WHAT NEEDS TO BE DONE
Where does the string "表单外链" appear in the listing below? Copy every line where it does.

════════════════════

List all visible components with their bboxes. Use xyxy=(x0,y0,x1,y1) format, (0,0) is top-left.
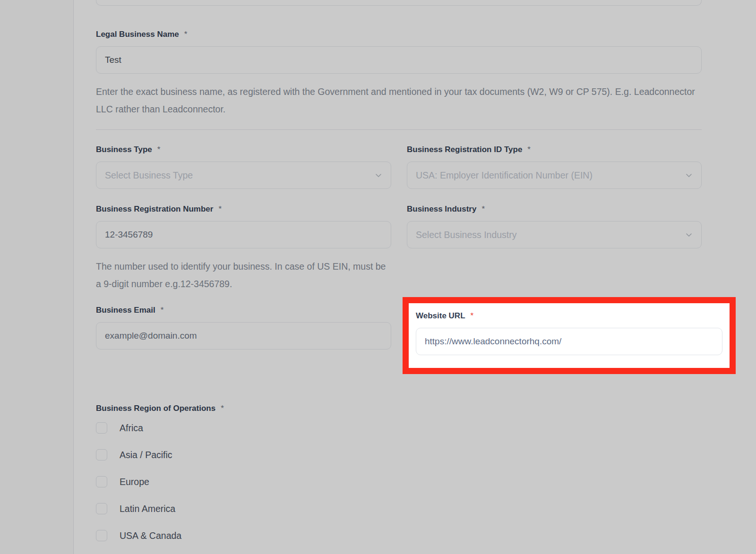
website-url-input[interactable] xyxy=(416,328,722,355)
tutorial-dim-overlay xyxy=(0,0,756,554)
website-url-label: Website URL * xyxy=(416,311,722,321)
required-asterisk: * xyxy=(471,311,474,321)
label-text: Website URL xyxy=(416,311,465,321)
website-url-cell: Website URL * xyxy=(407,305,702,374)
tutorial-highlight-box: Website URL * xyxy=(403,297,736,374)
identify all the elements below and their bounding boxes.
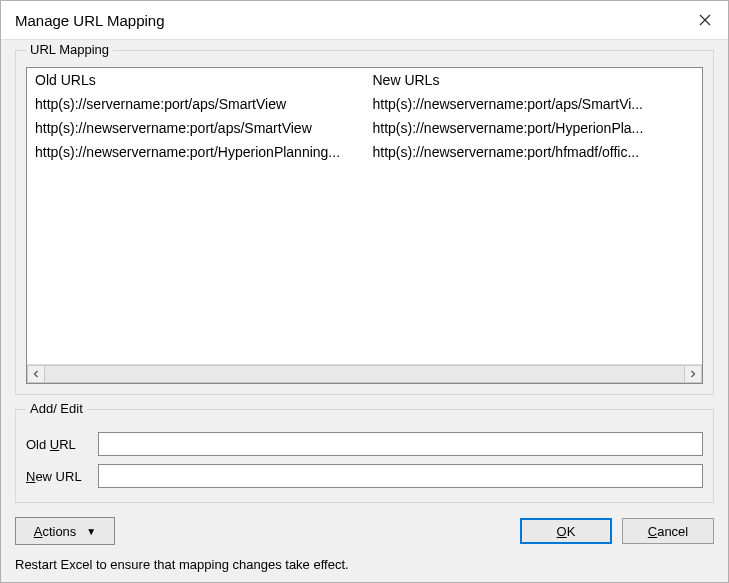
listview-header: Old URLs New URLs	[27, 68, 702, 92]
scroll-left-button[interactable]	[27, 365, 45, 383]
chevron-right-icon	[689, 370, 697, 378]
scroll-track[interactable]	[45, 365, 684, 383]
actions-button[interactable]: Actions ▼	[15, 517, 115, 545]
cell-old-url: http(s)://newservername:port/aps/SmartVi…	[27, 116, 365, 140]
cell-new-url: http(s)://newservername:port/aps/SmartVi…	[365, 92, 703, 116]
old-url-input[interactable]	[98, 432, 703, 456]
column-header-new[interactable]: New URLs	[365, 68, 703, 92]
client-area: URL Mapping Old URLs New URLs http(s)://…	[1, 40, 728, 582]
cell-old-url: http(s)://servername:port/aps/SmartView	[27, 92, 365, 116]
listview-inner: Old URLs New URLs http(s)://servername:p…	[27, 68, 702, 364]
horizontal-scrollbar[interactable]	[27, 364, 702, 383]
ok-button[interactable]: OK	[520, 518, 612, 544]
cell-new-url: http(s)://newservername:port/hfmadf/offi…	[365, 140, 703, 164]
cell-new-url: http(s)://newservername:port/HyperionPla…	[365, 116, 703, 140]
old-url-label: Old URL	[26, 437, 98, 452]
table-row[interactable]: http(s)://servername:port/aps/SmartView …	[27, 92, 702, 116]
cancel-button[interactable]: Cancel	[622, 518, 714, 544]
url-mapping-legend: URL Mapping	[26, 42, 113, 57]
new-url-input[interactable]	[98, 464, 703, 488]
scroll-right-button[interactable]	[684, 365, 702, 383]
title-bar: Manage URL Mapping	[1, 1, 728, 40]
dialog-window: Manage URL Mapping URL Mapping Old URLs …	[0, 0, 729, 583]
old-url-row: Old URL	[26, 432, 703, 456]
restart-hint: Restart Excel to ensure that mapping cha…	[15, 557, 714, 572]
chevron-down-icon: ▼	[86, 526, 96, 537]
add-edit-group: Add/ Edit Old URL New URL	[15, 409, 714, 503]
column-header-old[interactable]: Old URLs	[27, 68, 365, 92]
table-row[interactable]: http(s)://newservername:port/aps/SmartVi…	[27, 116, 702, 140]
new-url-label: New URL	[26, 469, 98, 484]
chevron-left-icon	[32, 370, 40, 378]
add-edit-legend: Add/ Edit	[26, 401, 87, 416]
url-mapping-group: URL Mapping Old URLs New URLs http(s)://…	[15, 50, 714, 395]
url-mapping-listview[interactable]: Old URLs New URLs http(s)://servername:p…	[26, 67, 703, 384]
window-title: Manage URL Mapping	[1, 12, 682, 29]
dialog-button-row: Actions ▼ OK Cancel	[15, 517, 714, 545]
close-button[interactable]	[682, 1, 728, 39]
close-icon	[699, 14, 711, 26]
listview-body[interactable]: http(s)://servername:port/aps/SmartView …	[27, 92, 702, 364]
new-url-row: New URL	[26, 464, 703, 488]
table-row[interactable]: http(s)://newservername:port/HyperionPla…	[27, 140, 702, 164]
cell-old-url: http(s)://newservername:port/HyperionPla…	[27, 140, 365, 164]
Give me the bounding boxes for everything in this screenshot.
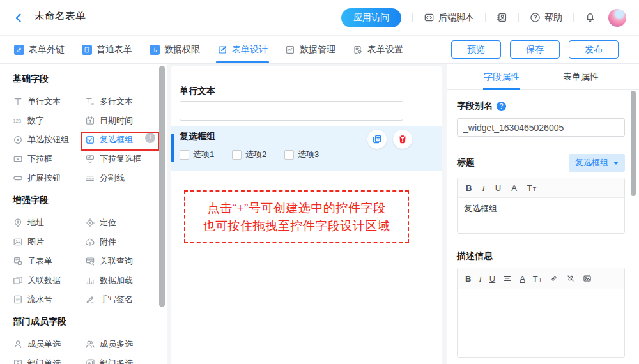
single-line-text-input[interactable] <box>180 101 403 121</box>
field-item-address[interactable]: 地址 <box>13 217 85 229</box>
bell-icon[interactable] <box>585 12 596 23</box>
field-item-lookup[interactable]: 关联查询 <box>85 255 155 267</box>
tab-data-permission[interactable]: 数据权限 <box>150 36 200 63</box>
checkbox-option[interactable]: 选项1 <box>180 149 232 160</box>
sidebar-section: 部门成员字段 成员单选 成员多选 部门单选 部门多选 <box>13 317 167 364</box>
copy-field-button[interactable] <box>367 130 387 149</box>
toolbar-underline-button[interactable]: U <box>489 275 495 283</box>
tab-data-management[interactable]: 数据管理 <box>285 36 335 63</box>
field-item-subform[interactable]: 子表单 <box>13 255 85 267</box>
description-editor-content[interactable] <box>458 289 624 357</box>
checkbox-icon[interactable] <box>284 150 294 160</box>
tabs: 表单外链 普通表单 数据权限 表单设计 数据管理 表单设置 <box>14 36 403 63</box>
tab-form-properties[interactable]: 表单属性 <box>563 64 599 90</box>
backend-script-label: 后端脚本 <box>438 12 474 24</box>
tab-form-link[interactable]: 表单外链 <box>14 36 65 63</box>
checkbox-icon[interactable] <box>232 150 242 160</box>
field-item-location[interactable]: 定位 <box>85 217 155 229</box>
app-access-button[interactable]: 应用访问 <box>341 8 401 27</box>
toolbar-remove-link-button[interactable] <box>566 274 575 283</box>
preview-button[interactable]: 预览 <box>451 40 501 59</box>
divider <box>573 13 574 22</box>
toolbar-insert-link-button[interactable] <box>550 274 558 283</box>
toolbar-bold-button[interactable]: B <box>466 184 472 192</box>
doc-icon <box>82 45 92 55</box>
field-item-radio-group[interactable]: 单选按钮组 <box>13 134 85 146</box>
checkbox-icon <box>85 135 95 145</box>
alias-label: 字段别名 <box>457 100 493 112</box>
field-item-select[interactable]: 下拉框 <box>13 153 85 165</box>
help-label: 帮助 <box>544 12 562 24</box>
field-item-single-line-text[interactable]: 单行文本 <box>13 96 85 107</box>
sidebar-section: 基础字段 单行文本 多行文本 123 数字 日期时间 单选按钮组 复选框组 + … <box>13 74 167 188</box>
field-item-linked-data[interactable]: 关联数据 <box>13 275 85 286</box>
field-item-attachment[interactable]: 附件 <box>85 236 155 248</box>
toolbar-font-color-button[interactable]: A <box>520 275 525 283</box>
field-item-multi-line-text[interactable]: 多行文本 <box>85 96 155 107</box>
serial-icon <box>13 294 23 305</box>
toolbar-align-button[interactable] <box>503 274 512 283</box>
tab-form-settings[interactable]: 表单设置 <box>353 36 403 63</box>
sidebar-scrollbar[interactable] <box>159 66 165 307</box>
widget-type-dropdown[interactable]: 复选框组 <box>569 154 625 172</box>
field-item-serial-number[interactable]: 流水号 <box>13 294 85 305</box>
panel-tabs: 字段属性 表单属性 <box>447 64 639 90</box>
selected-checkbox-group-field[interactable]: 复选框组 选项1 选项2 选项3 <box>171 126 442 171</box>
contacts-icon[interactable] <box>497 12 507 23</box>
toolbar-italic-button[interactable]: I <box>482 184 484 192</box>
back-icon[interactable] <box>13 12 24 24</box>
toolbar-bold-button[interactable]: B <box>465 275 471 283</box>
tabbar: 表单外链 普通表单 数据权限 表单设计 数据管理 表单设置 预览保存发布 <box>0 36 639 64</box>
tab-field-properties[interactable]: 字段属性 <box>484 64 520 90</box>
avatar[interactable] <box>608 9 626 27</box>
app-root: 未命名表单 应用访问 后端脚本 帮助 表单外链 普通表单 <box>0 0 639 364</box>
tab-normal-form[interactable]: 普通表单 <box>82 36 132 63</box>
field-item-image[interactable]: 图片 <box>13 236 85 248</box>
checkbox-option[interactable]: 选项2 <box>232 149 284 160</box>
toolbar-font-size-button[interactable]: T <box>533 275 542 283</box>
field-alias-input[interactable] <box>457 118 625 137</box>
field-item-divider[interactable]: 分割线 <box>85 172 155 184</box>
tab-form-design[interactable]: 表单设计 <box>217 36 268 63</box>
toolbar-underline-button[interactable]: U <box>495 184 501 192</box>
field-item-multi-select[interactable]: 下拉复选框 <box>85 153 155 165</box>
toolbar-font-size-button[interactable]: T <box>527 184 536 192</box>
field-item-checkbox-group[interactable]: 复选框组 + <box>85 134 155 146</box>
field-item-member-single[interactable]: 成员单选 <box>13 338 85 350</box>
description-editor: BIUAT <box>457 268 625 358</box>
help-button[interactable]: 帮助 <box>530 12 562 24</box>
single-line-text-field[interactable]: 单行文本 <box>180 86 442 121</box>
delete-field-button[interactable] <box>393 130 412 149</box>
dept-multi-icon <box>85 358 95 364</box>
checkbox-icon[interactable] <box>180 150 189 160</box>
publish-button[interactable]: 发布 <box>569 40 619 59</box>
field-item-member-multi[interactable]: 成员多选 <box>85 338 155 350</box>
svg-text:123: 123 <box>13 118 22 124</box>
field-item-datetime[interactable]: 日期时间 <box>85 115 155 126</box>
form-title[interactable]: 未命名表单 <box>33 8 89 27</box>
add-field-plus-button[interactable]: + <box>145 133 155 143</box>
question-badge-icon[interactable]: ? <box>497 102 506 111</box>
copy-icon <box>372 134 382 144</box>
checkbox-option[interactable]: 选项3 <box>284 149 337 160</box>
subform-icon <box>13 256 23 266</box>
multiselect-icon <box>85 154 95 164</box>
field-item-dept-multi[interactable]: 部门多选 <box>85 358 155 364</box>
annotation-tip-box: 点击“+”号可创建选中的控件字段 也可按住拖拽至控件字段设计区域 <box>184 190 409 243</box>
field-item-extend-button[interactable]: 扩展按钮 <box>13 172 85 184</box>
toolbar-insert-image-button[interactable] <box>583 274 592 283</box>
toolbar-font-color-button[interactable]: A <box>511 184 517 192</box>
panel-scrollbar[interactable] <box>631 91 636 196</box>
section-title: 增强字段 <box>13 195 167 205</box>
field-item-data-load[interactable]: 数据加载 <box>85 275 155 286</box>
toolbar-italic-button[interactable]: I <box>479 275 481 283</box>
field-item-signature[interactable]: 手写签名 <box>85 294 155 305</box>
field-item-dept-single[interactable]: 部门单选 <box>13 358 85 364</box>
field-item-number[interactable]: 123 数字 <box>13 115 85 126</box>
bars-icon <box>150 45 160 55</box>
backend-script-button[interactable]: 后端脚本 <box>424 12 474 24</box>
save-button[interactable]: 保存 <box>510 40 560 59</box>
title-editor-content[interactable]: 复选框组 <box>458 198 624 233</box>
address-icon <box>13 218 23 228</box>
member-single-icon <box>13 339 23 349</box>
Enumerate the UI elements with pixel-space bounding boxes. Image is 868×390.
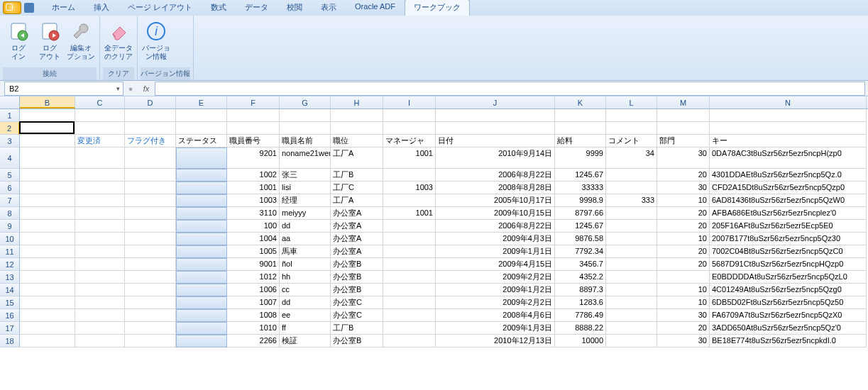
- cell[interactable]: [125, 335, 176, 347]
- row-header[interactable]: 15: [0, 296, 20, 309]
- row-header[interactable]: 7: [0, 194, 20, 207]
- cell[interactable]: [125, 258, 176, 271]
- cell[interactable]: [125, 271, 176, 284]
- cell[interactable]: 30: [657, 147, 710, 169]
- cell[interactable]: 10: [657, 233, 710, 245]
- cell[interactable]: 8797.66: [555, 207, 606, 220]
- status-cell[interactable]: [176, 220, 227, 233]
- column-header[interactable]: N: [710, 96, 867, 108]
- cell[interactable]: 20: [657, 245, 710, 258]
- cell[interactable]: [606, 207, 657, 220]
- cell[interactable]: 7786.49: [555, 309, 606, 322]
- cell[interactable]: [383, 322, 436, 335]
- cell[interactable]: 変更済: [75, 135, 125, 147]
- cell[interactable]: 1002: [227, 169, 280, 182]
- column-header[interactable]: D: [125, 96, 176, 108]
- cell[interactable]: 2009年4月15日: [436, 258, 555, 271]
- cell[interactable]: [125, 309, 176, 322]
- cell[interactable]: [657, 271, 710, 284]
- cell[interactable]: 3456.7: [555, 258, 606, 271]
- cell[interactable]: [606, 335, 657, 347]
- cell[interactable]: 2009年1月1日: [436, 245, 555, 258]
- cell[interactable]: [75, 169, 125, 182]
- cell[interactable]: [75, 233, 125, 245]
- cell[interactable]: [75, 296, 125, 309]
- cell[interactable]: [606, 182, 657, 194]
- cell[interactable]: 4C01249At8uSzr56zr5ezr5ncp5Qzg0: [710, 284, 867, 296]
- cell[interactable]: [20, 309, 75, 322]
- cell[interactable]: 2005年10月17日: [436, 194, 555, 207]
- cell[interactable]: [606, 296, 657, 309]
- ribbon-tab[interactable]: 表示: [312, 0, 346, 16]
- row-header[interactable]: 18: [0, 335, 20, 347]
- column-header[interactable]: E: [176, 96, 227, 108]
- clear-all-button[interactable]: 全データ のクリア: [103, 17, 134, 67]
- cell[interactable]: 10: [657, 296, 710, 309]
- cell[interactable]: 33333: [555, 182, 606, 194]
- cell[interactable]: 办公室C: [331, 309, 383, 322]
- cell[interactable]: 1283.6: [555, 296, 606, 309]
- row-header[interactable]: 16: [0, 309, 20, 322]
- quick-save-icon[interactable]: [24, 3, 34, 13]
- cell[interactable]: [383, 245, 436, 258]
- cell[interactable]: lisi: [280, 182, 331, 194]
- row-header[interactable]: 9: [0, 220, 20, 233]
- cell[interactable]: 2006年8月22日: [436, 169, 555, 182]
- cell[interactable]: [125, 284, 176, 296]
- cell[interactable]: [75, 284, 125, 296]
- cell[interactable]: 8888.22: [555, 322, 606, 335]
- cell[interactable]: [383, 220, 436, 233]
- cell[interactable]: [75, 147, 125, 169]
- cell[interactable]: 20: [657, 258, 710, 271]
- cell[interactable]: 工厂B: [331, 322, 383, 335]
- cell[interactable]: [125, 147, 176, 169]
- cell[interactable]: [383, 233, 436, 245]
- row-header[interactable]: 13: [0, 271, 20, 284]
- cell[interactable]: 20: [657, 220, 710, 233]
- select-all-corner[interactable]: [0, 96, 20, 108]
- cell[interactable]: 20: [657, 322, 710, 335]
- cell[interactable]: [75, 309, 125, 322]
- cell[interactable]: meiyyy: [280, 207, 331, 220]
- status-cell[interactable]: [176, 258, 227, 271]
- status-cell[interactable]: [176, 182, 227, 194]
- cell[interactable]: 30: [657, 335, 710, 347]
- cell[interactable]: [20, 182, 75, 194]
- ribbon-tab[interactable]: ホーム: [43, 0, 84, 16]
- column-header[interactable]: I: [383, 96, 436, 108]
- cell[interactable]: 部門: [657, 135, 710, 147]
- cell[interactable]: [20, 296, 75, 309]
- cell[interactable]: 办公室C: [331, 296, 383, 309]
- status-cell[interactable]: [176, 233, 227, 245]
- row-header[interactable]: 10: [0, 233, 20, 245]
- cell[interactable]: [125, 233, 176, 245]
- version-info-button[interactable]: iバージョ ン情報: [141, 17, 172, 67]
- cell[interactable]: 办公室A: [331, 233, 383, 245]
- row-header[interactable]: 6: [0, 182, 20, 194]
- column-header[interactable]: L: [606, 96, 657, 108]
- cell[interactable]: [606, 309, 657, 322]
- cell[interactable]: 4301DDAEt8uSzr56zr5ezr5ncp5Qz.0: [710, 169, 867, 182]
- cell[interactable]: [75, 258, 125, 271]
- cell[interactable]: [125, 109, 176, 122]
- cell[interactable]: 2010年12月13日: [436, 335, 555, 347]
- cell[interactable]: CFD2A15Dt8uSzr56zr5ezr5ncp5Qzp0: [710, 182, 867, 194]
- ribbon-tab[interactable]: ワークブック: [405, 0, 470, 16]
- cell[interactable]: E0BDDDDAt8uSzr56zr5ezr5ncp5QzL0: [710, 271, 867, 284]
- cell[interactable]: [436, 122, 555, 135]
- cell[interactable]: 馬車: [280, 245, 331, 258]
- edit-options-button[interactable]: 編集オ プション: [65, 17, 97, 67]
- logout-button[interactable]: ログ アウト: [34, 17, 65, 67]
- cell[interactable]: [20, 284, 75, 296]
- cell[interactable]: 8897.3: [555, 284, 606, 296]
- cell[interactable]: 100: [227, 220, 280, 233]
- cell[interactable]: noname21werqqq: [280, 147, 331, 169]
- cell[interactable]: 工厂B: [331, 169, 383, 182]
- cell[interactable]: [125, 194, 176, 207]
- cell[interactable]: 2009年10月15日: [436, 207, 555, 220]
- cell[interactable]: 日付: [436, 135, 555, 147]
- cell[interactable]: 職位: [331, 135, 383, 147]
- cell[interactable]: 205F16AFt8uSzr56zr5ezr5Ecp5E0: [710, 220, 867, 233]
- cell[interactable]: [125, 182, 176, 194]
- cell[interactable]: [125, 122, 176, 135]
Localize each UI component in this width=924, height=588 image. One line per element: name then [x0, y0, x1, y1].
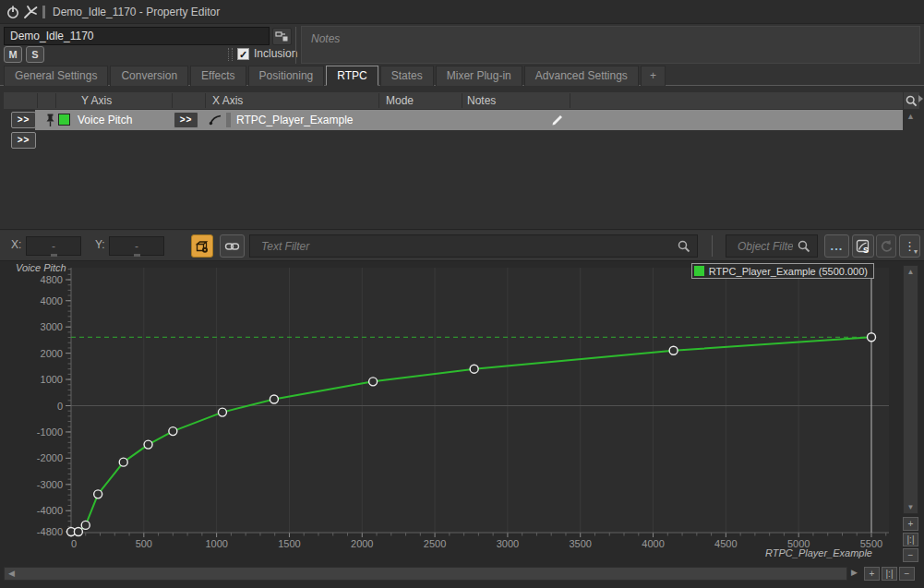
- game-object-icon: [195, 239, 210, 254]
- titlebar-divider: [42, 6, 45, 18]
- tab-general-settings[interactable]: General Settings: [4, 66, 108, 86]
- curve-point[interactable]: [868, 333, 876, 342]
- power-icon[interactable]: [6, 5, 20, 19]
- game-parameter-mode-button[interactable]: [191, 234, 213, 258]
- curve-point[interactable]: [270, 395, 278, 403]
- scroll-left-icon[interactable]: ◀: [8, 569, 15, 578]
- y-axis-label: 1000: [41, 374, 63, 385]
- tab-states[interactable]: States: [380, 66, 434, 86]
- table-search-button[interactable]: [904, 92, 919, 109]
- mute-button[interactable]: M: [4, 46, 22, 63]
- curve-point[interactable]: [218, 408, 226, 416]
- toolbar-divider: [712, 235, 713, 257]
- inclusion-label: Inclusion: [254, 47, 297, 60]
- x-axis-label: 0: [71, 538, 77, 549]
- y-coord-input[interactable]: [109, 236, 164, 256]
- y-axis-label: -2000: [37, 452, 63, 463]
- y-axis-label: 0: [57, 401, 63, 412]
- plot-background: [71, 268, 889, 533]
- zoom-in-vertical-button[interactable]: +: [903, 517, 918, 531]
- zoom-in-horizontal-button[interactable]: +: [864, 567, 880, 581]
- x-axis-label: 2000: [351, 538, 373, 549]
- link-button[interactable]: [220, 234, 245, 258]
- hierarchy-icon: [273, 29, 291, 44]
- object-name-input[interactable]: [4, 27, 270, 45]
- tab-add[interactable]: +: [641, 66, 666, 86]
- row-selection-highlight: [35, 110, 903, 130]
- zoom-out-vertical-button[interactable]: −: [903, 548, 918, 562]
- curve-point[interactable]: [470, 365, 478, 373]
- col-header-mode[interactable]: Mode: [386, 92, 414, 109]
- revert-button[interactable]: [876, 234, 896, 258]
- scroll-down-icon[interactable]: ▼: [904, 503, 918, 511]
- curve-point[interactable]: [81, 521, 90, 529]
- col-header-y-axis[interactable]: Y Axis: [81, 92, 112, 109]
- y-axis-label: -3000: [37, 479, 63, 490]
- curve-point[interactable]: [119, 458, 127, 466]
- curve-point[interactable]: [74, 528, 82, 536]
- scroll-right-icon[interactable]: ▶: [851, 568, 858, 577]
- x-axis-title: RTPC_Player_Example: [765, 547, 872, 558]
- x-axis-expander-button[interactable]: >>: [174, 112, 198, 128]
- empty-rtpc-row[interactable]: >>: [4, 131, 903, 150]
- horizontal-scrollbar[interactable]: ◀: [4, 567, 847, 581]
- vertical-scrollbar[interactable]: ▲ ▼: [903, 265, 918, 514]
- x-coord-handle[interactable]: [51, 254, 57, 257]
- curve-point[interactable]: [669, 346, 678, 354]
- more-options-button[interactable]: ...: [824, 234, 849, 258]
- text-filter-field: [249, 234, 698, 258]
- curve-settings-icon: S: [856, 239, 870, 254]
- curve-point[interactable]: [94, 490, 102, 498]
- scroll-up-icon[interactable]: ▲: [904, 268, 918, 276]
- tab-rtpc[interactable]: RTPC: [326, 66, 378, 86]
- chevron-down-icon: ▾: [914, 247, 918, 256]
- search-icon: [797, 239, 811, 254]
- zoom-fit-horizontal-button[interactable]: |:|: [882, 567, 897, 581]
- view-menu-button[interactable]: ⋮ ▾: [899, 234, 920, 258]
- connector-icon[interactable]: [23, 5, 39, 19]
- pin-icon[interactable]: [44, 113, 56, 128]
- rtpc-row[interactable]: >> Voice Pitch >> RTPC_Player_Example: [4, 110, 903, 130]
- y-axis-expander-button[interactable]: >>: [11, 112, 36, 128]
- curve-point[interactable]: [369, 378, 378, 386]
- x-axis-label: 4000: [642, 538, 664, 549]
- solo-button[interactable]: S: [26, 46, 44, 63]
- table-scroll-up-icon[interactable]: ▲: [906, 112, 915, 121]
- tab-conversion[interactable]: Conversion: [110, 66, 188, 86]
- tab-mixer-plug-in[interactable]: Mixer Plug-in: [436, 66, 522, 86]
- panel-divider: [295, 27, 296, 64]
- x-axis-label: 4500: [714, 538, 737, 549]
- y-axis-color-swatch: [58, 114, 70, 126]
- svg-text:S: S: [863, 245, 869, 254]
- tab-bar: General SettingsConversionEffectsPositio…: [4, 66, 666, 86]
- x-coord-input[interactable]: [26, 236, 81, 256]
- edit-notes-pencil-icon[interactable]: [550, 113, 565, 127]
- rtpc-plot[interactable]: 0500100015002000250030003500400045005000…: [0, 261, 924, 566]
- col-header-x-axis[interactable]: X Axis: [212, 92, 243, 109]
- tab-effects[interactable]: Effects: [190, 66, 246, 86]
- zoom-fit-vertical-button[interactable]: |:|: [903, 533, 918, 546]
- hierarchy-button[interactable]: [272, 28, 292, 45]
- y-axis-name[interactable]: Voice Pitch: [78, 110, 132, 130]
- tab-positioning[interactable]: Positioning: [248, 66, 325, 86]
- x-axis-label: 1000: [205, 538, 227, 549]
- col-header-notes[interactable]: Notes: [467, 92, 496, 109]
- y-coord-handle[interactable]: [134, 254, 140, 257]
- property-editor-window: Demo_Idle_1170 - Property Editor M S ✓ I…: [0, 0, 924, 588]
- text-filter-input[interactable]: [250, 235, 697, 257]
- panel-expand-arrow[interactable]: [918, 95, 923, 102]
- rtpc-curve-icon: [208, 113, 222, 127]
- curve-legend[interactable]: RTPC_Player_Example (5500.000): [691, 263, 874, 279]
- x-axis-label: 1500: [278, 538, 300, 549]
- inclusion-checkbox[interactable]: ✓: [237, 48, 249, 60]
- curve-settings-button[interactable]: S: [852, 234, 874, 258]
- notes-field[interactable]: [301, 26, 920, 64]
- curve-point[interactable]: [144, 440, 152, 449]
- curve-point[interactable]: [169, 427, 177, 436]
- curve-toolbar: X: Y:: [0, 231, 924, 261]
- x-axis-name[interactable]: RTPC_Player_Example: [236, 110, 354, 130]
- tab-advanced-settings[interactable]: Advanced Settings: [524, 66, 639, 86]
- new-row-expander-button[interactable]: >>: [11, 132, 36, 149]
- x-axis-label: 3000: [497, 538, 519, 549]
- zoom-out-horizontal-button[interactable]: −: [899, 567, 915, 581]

════════════════════

ANSWER FOR THE TASK
tabs: 表单外链 普通表单 数据权限 表单设计 数据管理 表单设置 <box>14 36 403 63</box>
tab-form-link[interactable]: 表单外链 <box>14 36 65 63</box>
tabbar: 表单外链 普通表单 数据权限 表单设计 数据管理 表单设置 预览保存发布 <box>0 36 639 64</box>
app-root: 未命名表单 应用访问 后端脚本 帮助 表单外链 普通表单 <box>0 0 639 364</box>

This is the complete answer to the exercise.